Document structure recognition data:
◇ ◇ ◇ ◇ ◇ ◇ ◇

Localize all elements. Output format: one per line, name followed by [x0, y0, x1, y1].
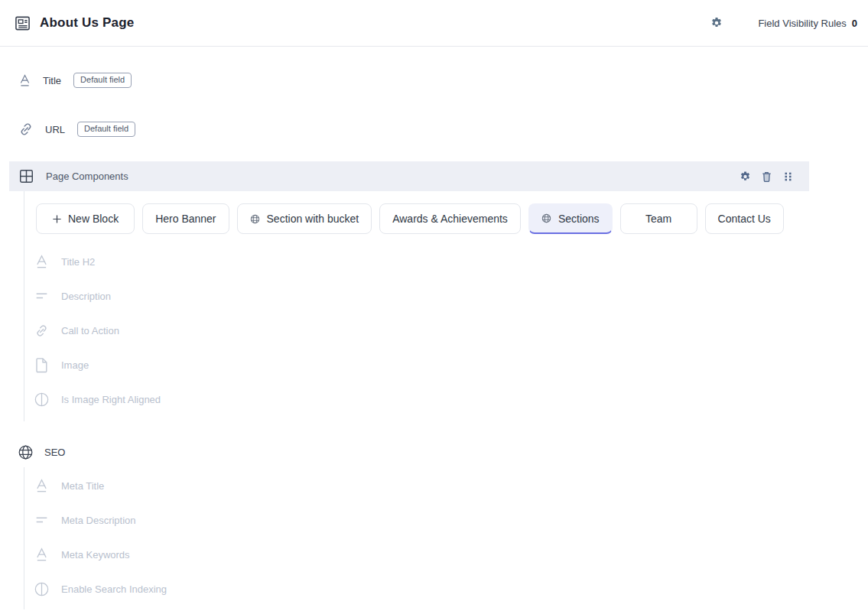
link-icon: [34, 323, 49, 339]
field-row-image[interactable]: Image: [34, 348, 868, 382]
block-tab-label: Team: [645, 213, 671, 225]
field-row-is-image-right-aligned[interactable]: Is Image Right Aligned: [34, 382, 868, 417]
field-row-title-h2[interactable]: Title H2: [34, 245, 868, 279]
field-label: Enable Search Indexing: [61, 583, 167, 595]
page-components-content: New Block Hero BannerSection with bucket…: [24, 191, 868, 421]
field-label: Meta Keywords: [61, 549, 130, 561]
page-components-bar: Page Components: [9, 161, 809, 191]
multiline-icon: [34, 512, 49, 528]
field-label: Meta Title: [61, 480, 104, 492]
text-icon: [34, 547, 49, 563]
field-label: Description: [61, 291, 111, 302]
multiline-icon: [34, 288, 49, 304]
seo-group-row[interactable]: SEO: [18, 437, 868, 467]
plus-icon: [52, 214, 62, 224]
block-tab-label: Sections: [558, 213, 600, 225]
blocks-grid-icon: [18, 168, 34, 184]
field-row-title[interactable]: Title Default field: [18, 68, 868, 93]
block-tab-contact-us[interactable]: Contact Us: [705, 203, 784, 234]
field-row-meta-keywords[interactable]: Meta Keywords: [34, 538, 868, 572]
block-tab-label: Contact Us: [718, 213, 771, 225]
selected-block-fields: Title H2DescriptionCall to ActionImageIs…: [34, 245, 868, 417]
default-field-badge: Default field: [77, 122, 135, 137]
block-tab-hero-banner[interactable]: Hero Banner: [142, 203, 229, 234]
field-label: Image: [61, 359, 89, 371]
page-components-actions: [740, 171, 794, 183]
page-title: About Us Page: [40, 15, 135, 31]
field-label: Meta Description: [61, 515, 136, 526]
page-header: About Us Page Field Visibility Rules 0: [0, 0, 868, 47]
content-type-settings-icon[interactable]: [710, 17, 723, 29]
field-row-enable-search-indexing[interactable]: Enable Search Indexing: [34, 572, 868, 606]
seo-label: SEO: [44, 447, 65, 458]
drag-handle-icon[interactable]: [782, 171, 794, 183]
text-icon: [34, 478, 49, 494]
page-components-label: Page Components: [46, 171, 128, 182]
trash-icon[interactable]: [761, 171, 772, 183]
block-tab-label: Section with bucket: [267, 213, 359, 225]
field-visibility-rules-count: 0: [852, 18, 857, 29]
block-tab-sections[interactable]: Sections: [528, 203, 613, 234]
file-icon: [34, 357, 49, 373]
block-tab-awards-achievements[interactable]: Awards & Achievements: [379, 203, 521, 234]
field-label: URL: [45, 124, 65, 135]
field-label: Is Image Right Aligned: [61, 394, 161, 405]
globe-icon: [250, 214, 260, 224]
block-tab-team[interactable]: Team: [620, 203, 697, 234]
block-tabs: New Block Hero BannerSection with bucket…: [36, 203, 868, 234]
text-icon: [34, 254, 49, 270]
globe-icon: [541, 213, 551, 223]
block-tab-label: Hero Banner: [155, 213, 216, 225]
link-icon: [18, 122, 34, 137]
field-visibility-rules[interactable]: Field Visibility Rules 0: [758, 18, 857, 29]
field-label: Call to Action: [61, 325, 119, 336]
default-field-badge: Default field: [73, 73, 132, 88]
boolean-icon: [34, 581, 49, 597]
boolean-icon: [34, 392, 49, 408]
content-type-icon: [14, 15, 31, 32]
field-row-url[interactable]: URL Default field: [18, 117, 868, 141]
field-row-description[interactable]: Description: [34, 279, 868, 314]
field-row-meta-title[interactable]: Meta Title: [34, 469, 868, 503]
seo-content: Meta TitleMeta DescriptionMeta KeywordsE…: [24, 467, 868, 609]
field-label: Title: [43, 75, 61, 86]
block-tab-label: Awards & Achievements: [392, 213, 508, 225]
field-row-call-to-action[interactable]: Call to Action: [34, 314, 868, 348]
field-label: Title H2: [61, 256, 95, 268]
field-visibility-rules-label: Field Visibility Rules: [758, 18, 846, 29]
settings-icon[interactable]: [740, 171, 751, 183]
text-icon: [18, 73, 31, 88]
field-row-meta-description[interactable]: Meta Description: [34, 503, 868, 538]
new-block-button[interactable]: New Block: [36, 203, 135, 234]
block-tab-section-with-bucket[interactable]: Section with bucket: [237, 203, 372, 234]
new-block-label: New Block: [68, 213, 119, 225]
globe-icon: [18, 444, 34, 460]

◇ ◇ ◇ ◇ ◇ ◇ ◇

Using the records above, filter out every line that lacks the string "multiline" and copy the rest.

Output for this exercise
multiline-icon: [34, 512, 49, 528]
multiline-icon: [34, 288, 49, 304]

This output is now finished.